TASK OBJECTIVE. Please list all lines of the material below in which the string "Hôtel" occurs.

PROVIDED DATA.
----

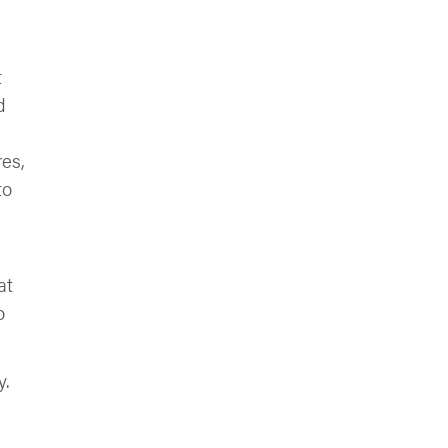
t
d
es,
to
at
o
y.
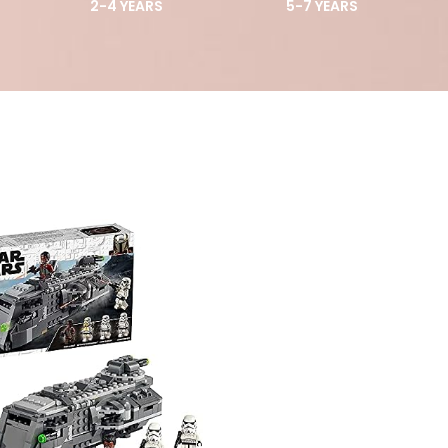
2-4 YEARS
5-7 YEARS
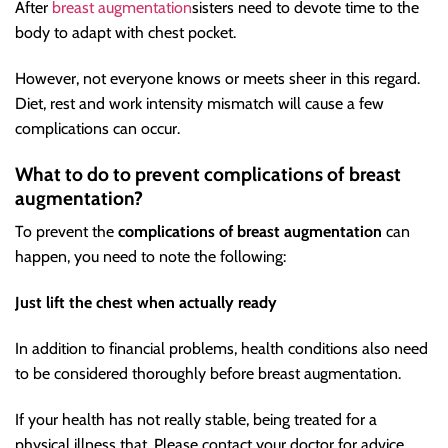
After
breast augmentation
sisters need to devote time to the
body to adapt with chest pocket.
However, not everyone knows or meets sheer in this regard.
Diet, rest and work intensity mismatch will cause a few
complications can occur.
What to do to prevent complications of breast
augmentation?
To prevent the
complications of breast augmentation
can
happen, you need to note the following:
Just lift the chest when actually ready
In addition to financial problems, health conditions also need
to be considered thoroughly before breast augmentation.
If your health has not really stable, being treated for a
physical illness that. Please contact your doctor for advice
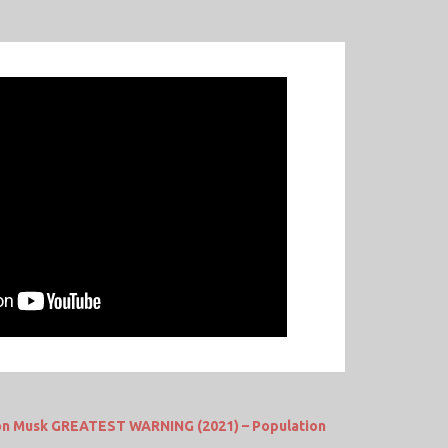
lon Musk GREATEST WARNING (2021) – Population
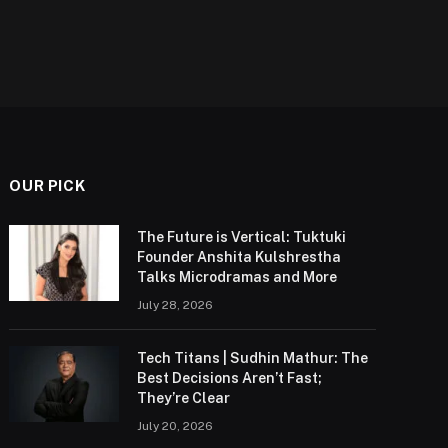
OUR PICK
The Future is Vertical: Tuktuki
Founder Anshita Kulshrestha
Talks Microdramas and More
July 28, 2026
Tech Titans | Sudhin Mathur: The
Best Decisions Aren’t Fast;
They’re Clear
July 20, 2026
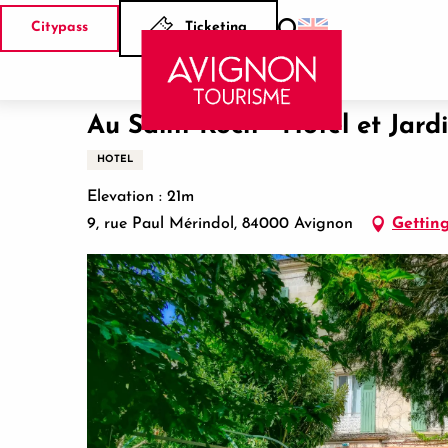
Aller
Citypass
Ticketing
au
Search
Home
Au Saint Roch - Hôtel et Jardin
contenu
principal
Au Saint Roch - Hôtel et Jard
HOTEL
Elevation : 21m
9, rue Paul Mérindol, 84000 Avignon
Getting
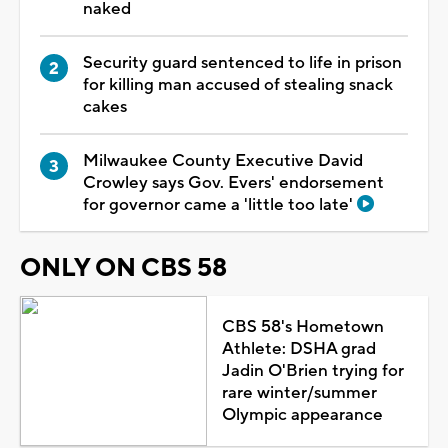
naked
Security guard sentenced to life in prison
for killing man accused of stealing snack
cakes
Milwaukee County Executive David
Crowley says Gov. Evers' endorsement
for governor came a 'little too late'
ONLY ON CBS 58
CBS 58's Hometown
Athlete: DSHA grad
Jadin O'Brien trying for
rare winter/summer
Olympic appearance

----

SOLVED PROBLEM.
Au Saint Roch - Hôtel et Jardin
Au Saint Roch - Hôtel et Jard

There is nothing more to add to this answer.